Reading and manipulating nested data
Ways of handling nested data
Recently, I downloaded JSON data from BigQuery and had to make sense of the data. This starts with getting the data into tabular form.
Here are the libraries I used:
library(jsonlite)
library(tidyverse)
First, read in JSON data. Once read in, we check its class type to see that its a list. We’ll want to get it into a data frame.
# read data out into Large list (321 elements, 2.4 Mb)
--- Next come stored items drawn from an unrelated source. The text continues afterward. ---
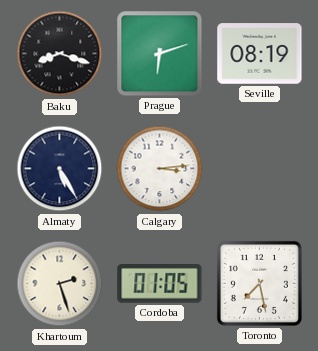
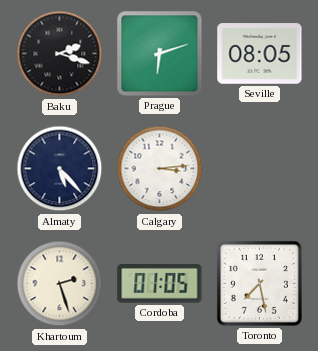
Baku: 8:18 -> 2:18
Seville: 08:19 -> 08:05
Almaty: 5:25 -> 5:23
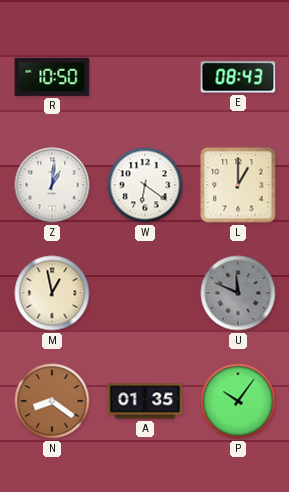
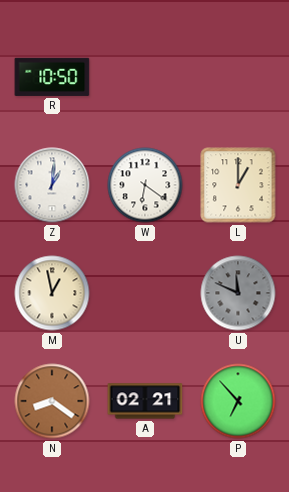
E: 08:43 -> none
A: 01:35 -> 02:21
P: 10:06 -> 6:53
# each row is *another* list
funnel <- lapply(readLines("bq-mixpanel-funnel.json"), fromJSON)
# "list" class
class(funnel)
After searching online, three approaches continually resurfaced.
First, using unlist()
and converting into matrix()
before wrapping that in a data.frame()
:
# Approach 1: convert to matrix, array
unlist_funnel <- matrix(unlist(funnel), byrow = TRUE, ncol = length(funnel[[1]]))
rownames(unlist_funnel) <- names(funnel)
as.data.frame(unlist_funnel) %>% view()
These next approaches get us closer (note: I know from interacting with the data in BigQuery that there should be 321 rows):
# Approach 2: Convert list to data frame
df <- data.frame(matrix(unlist(funnel), nrow = length(funnel), byrow = TRUE))
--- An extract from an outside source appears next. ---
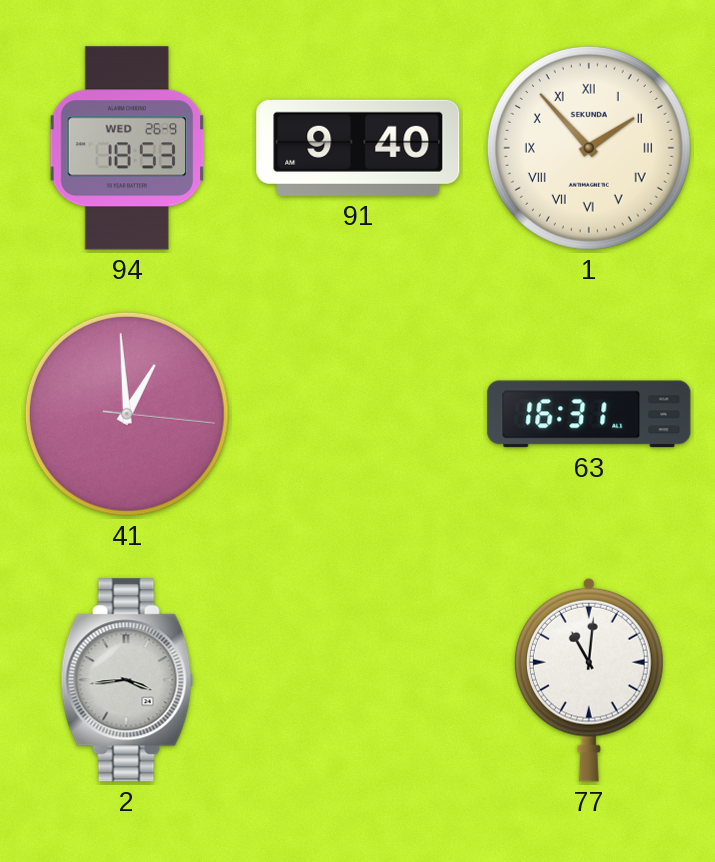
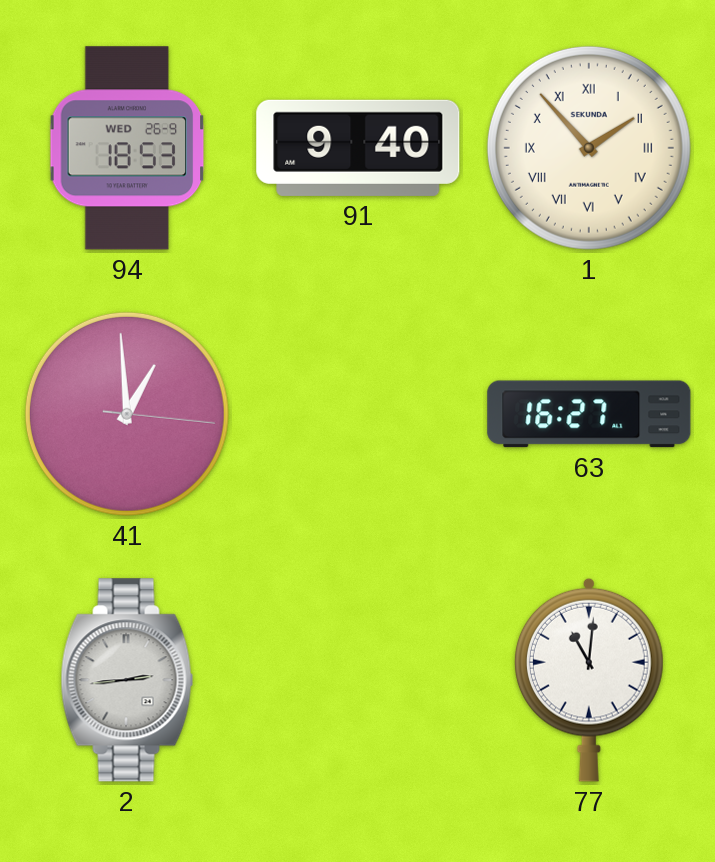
63: 16:31 -> 16:27
2: 3:44 -> 2:44
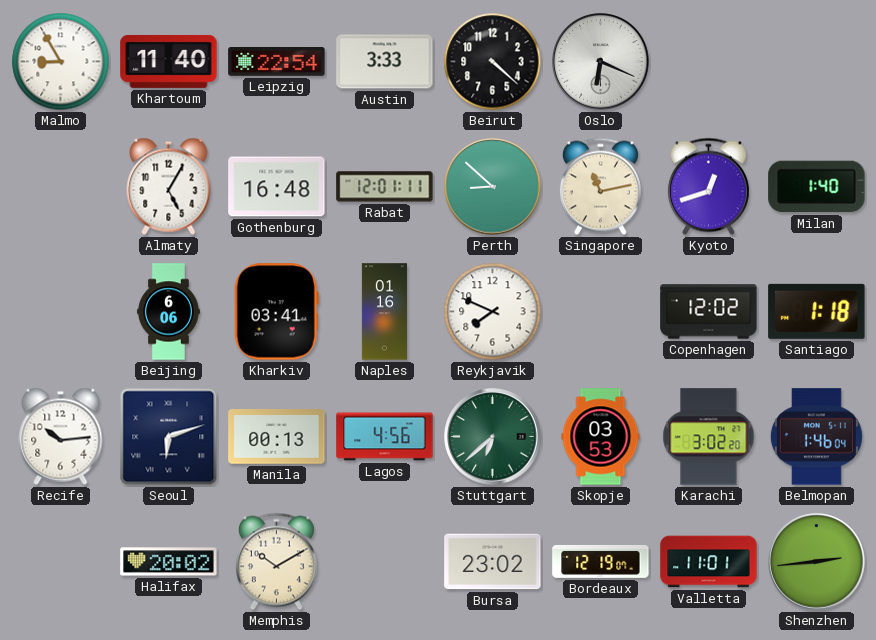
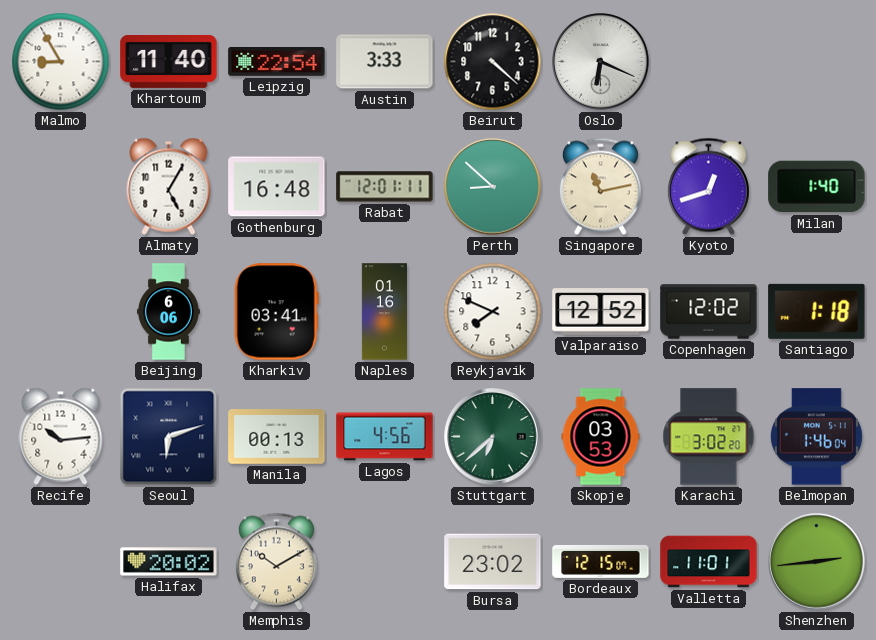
Valparaiso: none -> 12:52
Bordeaux: 12:19 -> 12:15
df2 <- data.frame(matrix(unlist(funnel), nrow = length(funnel), byrow = FALSE))
df3 <- data.frame(matrix(unlist(funnel), nrow = 321, byrow = TRUE), stringsAsFactors = FALSE)
The next approach is to use lapply()
#works but everything is on one column
unlist(lapply(funnel, c)) %>% view()
# this makes everything a list, but we want everything into a vector
t(lapply(funnel, c)) %>% view()
Finally, the approach that worked best, in this particular case was sapply()
. This functions turns things into vector, which can then be converted into a dataframe:
#still the ideal, this works because 'c' is used ot combine lists
t(sapply(funnel, c)) %>% view()